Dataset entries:
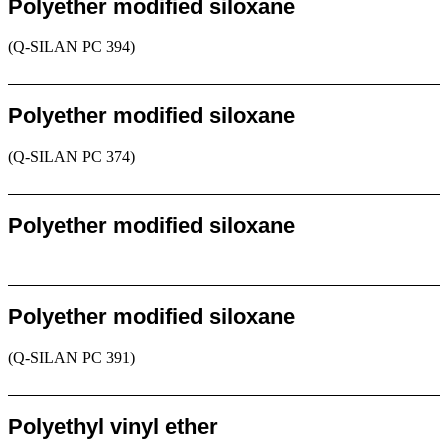
Polyether modified siloxane
(Q-SILAN PC 394)
Request
Polyether modified siloxane
(Q-SILAN PC 374)
Request
Polyether modified siloxane
Request
Polyether modified siloxane
(Q-SILAN PC 391)
Request
Polyethyl vinyl ether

§ ACTION ITEM: Across the entries, how many lines contain the word "SILAN"? State that number and nothing else.

§ ANSWER TO THIS PROBLEM: 3